Gene-edited animal creators look beyond US market
Acceligen has used this approach to produce CRISPR-Cas9 gene-edited cattle that have enhanced resistance to heat and certain diseases or that lack horns. Other researchers are making multiple genome edits in the hope of generating animals with organs that can be transplanted into humans without triggering a catastrophic immune response. For experiments last year in which organs were transplanted into human recipients declared clinically dead, some organs came from animals with as many as ten genome edits. It’s crucial to generate clones from cells with all the necessary edits — otherwise researchers would have to screen vast numbers of animals to find one with all ten modifications, says Schnieke.
In addition to genome-edited livestock, an industry has sprung up around cloning beloved pets and champion show horses. Some researchers also use cloning in efforts to bolster the populations of endangered animals.

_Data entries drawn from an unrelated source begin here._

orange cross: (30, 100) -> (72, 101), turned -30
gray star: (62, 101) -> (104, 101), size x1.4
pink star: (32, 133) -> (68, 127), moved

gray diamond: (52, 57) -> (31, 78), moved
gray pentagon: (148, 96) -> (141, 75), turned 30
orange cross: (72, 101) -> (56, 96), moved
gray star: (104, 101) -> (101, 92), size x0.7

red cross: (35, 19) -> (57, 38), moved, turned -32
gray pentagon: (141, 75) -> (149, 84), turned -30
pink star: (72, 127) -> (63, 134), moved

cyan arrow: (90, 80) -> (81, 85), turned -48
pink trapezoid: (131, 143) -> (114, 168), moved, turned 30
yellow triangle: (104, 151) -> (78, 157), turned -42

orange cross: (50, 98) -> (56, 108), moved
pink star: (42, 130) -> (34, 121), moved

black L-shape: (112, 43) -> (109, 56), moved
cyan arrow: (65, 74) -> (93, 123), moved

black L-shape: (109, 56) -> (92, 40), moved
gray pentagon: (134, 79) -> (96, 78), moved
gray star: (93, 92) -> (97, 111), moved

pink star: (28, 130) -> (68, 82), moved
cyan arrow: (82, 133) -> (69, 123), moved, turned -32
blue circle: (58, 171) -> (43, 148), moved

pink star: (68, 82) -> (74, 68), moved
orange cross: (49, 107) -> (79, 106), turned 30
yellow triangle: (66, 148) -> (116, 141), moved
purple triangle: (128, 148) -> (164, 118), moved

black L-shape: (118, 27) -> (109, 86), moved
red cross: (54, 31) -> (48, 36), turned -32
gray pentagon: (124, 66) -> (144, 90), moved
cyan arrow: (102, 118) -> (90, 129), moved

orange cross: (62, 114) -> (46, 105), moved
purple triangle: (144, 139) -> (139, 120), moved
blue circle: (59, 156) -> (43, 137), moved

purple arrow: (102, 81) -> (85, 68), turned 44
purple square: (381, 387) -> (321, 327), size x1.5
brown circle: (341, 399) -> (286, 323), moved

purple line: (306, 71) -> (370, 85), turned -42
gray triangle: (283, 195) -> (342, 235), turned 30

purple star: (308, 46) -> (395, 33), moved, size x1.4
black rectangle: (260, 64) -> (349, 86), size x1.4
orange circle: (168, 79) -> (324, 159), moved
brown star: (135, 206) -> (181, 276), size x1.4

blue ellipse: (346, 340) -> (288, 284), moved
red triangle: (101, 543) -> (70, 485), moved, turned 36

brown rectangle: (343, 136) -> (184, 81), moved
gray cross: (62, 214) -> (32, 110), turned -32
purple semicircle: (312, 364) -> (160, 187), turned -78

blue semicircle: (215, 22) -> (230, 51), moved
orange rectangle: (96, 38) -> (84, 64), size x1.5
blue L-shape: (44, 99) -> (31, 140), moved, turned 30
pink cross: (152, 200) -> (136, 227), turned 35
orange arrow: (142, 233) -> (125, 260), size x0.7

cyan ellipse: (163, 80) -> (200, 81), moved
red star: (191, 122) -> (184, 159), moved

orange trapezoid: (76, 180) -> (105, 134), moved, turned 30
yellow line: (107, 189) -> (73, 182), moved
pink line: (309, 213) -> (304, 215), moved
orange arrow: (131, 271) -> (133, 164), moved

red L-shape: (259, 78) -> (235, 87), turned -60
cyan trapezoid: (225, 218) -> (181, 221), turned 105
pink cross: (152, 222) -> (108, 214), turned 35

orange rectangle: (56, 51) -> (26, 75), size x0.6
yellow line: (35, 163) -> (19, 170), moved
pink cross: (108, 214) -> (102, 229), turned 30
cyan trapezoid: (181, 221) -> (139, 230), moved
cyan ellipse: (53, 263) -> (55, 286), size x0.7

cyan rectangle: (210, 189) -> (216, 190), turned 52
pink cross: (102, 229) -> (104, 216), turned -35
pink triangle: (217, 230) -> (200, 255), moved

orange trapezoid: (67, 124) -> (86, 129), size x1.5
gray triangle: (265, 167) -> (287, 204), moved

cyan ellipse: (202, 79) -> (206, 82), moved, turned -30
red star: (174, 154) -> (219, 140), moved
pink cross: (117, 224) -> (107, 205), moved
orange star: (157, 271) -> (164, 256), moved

And in a few high-profile cases, scientists are attempting to resurrect extinct species, most famously the woolly mammoth.
But cloning is too technically intensive and inefficient for widespread use in agriculture, says Sinclair. Polejaeva estimates that most companies that make clones have produced hundreds rather than thousands of animals. At a presentation in August, the US Department of Agriculture reported that in its database of about 7 million dairy cattle, only 530 are clones.

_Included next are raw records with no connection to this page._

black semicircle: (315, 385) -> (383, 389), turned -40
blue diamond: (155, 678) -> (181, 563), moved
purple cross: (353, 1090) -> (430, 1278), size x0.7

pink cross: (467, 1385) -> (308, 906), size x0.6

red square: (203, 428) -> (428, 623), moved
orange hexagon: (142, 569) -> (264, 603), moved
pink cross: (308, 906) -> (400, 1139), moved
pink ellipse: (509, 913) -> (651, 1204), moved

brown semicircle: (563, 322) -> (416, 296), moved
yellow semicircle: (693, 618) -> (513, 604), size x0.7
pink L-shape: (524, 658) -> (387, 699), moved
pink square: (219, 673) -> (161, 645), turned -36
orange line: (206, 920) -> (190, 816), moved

In the days since Dolly, researchers have improved methods of caring for embryos growing in laboratory dishes before transplant. Even so, Andrés Gambini, a veterinary physician who studies animal reproduction at The University of Queensland in Gatton, Australia, says that horse embryos cloned in his lab are about three times less likely to grow into healthy foals than are embryos that are transplanted as part of the usual in vitro fertilization procedure, without cloning.
“We have made a lot of progress,” he says. “But nothing has fundamentally changed the efficiency in large, domestic animals.”
Efforts are under way to improve that efficiency. Sinclair says researchers are seeking ways to modify how DNA is packaged in the donor nucleus so that it will more closely resemble sperm DNA. Scientists also hope to better synchronize the cell cycle between the egg cell and its new nucleus, he says.
Recent advances in stem-cell biology could eventually shake the field. Researchers are developing new ways of producing cloned embryos, such as making them entirely from stem cells from the animal to be cloned, without the need for eggs or sperm. And some have generated eggs from the cells of male mice and used them to produce pups with two fathers.
Such advances are still years away from being used to clone large, domestic animals, says Gambini. But he predicts that, eventually, such methods could finally pull researchers away from the Dolly method. “This will become, in the future, the new way of cloning.”